L’orgoglio di essere “tessinesi”

Di Calvero

Non sono uno particolarmente patriota, trascino le mie stanche ossa tra una palma e un boccalino senza farmi particolari menate. Ai tedeschi piace che suoni il mandolino? Che canti “Bella ciao”? (Sono convinti che sia una canzone nostrana), io lo faccio. Vogliono che giri come un deficiente coi calzini bicolori, e le zoccolette? (che prendi una strambata ogni volta che fai uno scalino) Va bene, no problem.

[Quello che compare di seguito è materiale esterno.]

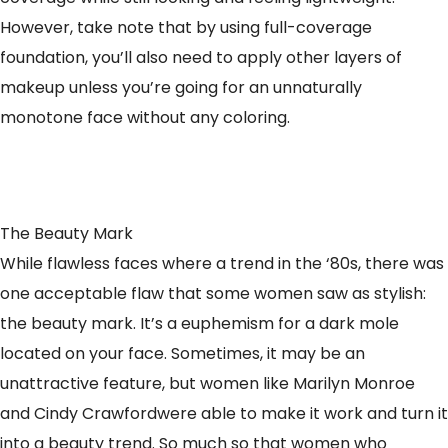
However, take note that by using full-coverage
foundation, you’ll also need to apply other layers of
makeup unless you’re going for an unnaturally
monotone face without any coloring.
The Beauty Mark
While flawless faces where a trend in the ‘80s, there was
one acceptable flaw that some women saw as stylish:
the beauty mark. It’s a euphemism for a dark mole
located on your face. Sometimes, it may be an
unattractive feature, but women like Marilyn Monroe
and Cindy Crawfordwere able to make it work and turn it
into a beauty trend. So much so that women who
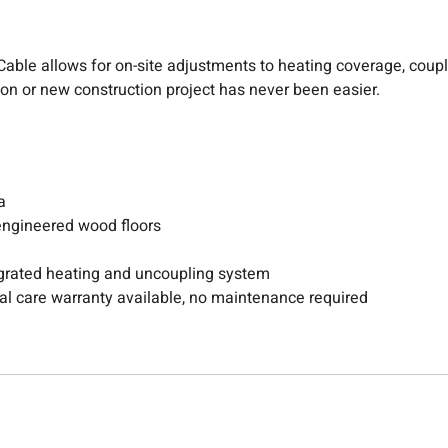
eat Cable allows for on-site adjustments to heating coverage, co
tion or new construction project has never been easier.
a
 engineered wood floors
rated heating and uncoupling system
otal care warranty available, no maintenance required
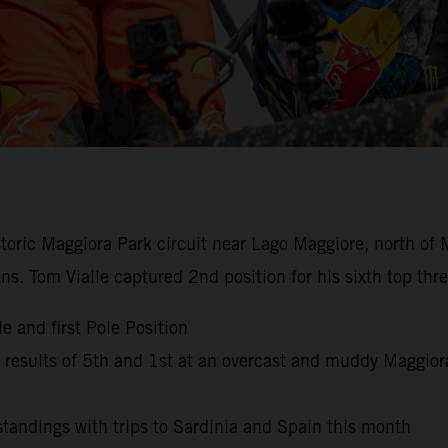
istoric Maggiora Park circuit near Lago Maggiore, north of 
ns. Tom Vialle captured 2nd position for his sixth top th
e and first Pole Position
esults of 5th and 1st at an overcast and muddy Maggior
andings with trips to Sardinia and Spain this month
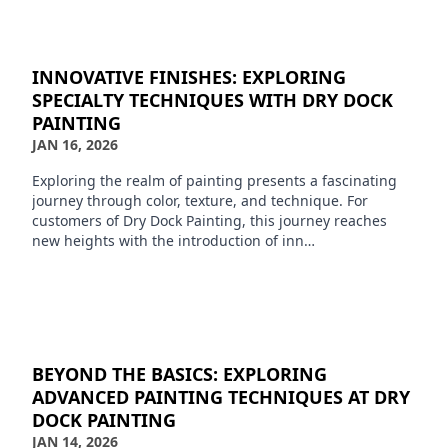
INNOVATIVE FINISHES: EXPLORING
SPECIALTY TECHNIQUES WITH DRY DOCK
PAINTING
JAN 16, 2026
Exploring the realm of painting presents a fascinating
journey through color, texture, and technique. For
customers of Dry Dock Painting, this journey reaches
new heights with the introduction of inn…
BEYOND THE BASICS: EXPLORING
ADVANCED PAINTING TECHNIQUES AT DRY
DOCK PAINTING
JAN 14, 2026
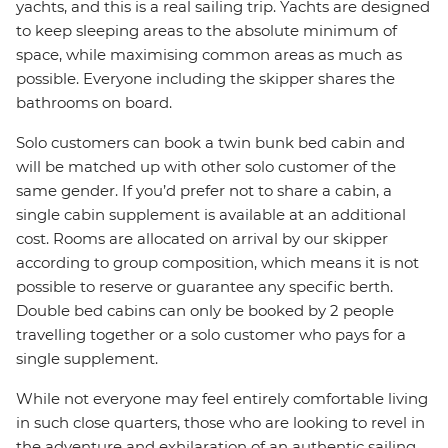
yachts, and this is a real sailing trip. Yachts are designed
to keep sleeping areas to the absolute minimum of
space, while maximising common areas as much as
possible. Everyone including the skipper shares the
bathrooms on board.
Solo customers can book a twin bunk bed cabin and
will be matched up with other solo customer of the
same gender. If you’d prefer not to share a cabin, a
single cabin supplement is available at an additional
cost. Rooms are allocated on arrival by our skipper
according to group composition, which means it is not
possible to reserve or guarantee any specific berth.
Double bed cabins can only be booked by 2 people
travelling together or a solo customer who pays for a
single supplement.
While not everyone may feel entirely comfortable living
in such close quarters, those who are looking to revel in
the adventure and exhilaration of an authentic sailing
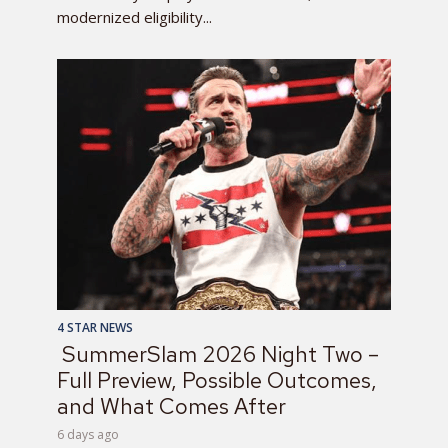
modernized eligibility...
4 STAR NEWS
SummerSlam 2026 Night Two –
Full Preview, Possible Outcomes,
and What Comes After
6 days ago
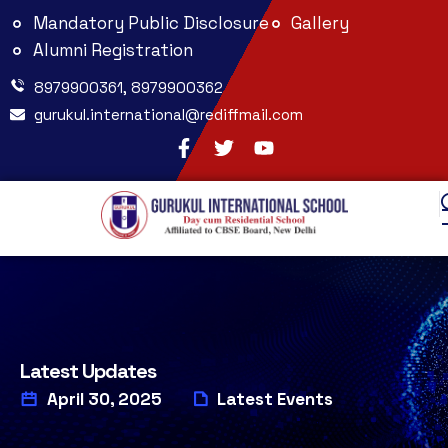
Mandatory Public Disclosure
Gallery
Alumni Registration
8979900361, 8979900362
gurukul.international@rediffmail.com
Latest Updates
April 30, 2025
Latest Events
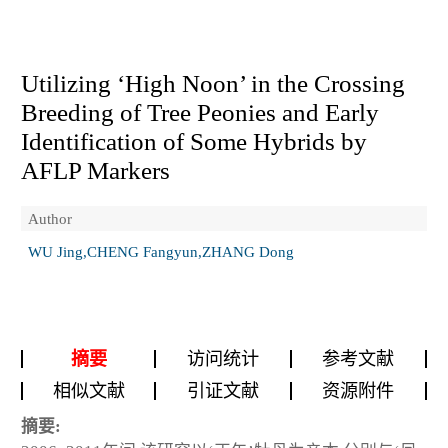
Utilizing ‘High Noon’ in the Crossing
Breeding of Tree Peonies and Early
Identification of Some Hybrids by
AFLP Markers
Author
WU Jing,CHENG Fangyun,ZHANG Dong
摘要
访问统计
参考文献
相似文献
引证文献
资源附件
摘要:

Poi c’è un momento, capita nella vita di ogni schiavo, quando tra il tintinnare delle catene senti qualcosa di diverso. Quando una parola di troppo, una risata di scherno, un gesto crudele fanno emergere l’uomo che si era nascosto per anni dietro le tristi parvenze dello schiavo pagliaccio.

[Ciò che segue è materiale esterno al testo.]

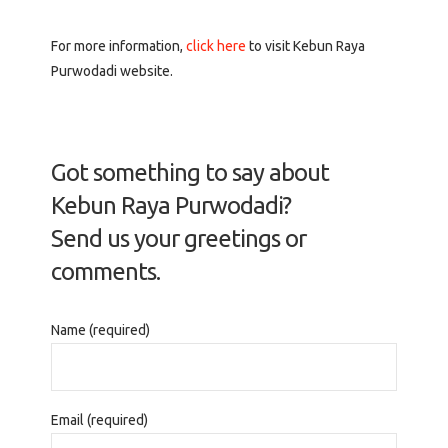
For more information,
click here
to visit Kebun Raya
Purwodadi website.
Got something to say about
Kebun Raya Purwodadi?
Send us your greetings or
comments.
Name (required)
Email (required)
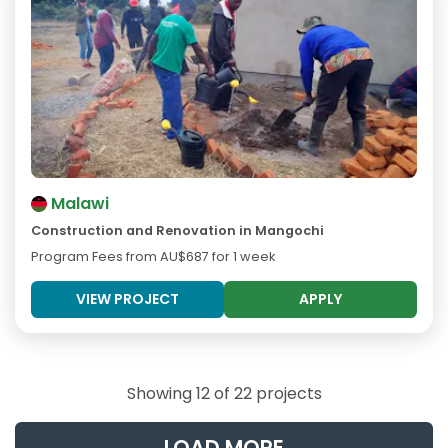
Malawi
Construction and Renovation in Mangochi
Program Fees from
AU$687
for 1 week
VIEW PROJECT
APPLY
Showing 12 of 22 projects
LOAD MORE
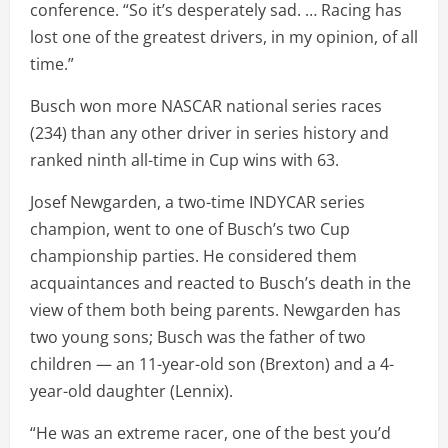
conference. “So it’s desperately sad. … Racing has
lost one of the greatest drivers, in my opinion, of all
time.”
Busch won more NASCAR national series races
(234) than any other driver in series history and
ranked ninth all-time in Cup wins with 63.
Josef Newgarden, a two-time INDYCAR series
champion, went to one of Busch’s two Cup
championship parties. He considered them
acquaintances and reacted to Busch’s death in the
view of them both being parents. Newgarden has
two young sons; Busch was the father of two
children — an 11-year-old son (Brexton) and a 4-
year-old daughter (Lennix).
“He was an extreme racer, one of the best you’d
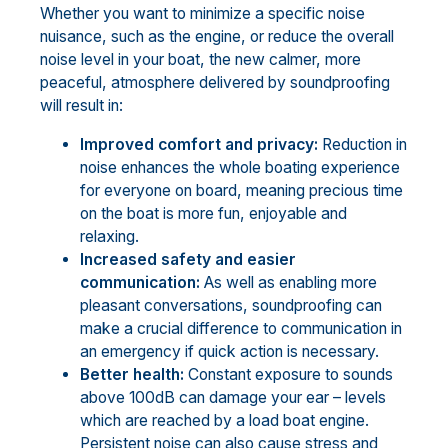
Whether you want to minimize a specific noise
nuisance, such as the engine, or reduce the overall
noise level in your boat, the new calmer, more
peaceful, atmosphere delivered by soundproofing
will result in:
Improved comfort and privacy:
Reduction in
noise enhances the whole boating experience
for everyone on board, meaning precious time
on the boat is more fun, enjoyable and
relaxing.
Increased safety and easier
communication:
As well as enabling more
pleasant conversations, soundproofing can
make a crucial difference to communication in
an emergency if quick action is necessary.
Better health:
Constant exposure to sounds
above 100dB can damage your ear – levels
which are reached by a load boat engine.
Persistent noise can also cause stress and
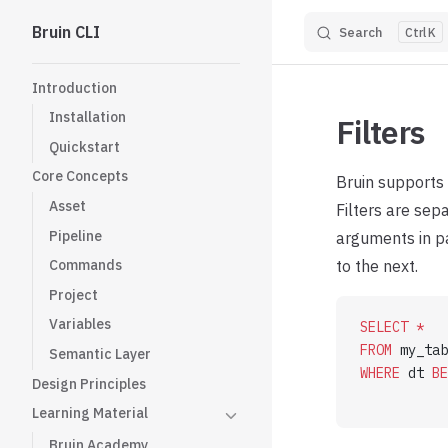
Bruin CLI
Search
K
Skip to content
Sidebar Navigation
Introduction
Installation
Filters
Quickstart
Core Concepts
Bruin supports 
Asset
Filters are sep
Pipeline
arguments in pa
to the next.
Commands
Project
Variables
SELECT
 *
FROM
 my_tab
Semantic Layer
WHERE
 dt 
BE
Design Principles
           
Learning Material
Bruin Academy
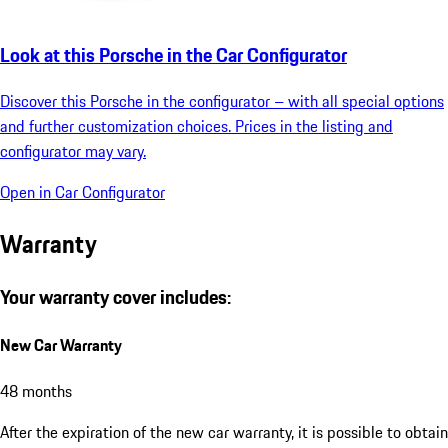
Look at this Porsche in the Car Configurator
Discover this Porsche in the configurator – with all special options
and further customization choices. Prices in the listing and
configurator may vary.
Open in Car Configurator
Warranty
Your warranty cover includes:
New Car Warranty
48 months
After the expiration of the new car warranty, it is possible to obtain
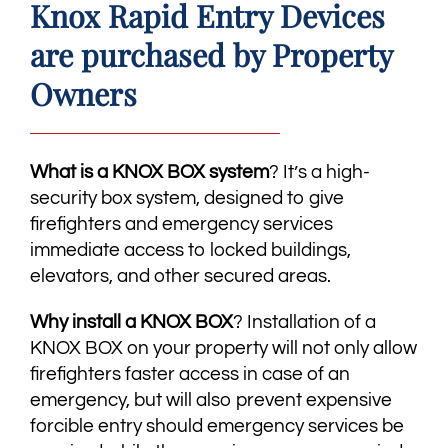
Knox Rapid Entry Devices
are purchased by Property
Owners
What is a KNOX BOX system
? It’s a high-
security box system, designed to give
firefighters and emergency services
immediate access to locked buildings,
elevators, and other secured areas.
​Why install a KNOX BOX
? Installation of a
KNOX BOX on your property will not only allow
firefighters faster access in case of an
emergency, but will also prevent expensive
forcible entry should emergency services be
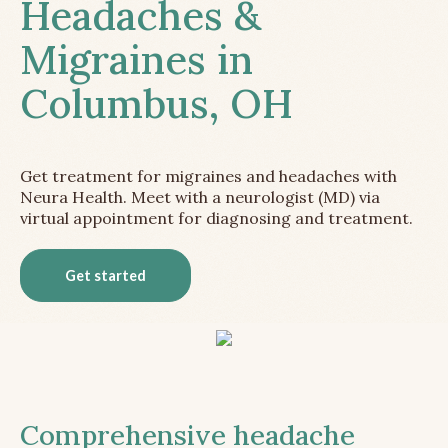
Headaches &
Migraines in
Columbus, OH
Get treatment for migraines and headaches with
Neura Health. Meet with a neurologist (MD) via
virtual appointment for diagnosing and treatment.
Get started
Comprehensive headache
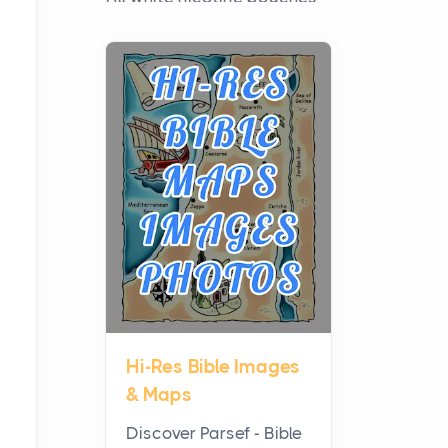
have grown from a niche
curiosity into a full lineup of
styles, strengths...
A Practical Guide to
Planning a Biblical Sites
Tour
Posts
Before beginning any
journey through sacred
history, it helps to plan the
practical side of travel c...
Hi-Res Bible Images
From Ancient Hearths to
& Maps
Modern Kitchens: The
Craftsmanship of
Discover Parsef - Bible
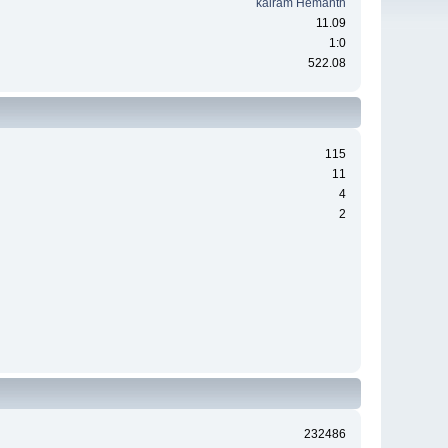
kairam Hemanth
11.09
1:0
522.08
115
11
4
2
232486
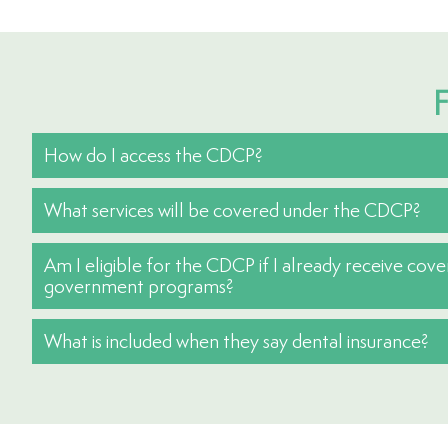
F
How do I access the CDCP?
What services will be covered under the CDCP?
Am I eligible for the CDCP if I already receive cov
government programs?
What is included when they say dental insurance?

Cartellone dei gelati fuori dal Federale in piazza Riforma a Lugano. Accanto alle palle glaciali alla fragola e al cacao, sono riportate alcune chicche storiche e dei quizzini (vedi foto in fondo all’articolo). Uno tra tutti, chiede cosa significhi il termine teciatt. Roba per zucchini. La domanda estesa è: “cosa chiamano teciatt i tessinesi?”

Ecco, cosa chiamano teciatt… i TESSINESI!?

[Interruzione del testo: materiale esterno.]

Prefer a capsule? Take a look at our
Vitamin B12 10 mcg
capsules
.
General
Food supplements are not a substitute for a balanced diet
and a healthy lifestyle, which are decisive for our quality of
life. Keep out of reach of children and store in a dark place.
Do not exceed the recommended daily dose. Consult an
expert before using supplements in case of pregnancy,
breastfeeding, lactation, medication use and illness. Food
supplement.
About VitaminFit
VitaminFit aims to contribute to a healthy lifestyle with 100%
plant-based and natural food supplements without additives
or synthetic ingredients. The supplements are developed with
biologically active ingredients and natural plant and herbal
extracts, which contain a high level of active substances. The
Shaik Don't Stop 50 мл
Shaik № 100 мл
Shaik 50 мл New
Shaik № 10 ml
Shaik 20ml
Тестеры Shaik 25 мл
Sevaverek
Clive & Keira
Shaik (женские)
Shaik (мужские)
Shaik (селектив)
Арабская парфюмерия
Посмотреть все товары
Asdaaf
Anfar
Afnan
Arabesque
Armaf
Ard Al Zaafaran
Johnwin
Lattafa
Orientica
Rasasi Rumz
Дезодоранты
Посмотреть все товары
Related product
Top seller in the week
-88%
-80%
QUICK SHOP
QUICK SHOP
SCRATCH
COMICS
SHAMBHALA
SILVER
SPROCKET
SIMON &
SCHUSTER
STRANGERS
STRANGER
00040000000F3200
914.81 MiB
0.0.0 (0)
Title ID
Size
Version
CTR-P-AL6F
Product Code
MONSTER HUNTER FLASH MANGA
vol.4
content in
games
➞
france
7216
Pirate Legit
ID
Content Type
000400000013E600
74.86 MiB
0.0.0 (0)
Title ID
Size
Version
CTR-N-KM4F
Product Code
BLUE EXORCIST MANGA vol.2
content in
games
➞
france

Ma cosa stracazzo sono i “tessinesi”? Ma è mai possibile che ogni vago tentativo di essere simpatici va poi a finire in mona? TICINESI! Siamo ticinesi da 200 anni porca paletta, non è possibile che non l’abbiate ancora imparato! Hai voglia che poi diventiamo cattivi! Poi serviamo la gente malamente al grotto, non cantiamo mai, suoniamo la batteria al posto della fisarmonica e mettiamo le flip flap invece delle zoccolette. Così imparate. Che i “tessinesi” c’hanno una loro dignità, per la miseria.

E ve ne dico una brutta adesso: il merlot nessuno sano di mente lo ha mai bevuto in un boccalino, che ti sbrodoli tutto: è una cavolata per turisti, tié! Si beve nel tazzino! O al limite nel bicchiere. E se adesso state piangendo perché siete stati presi per il sedere per decenni affari vostri, ve lo siete meritato.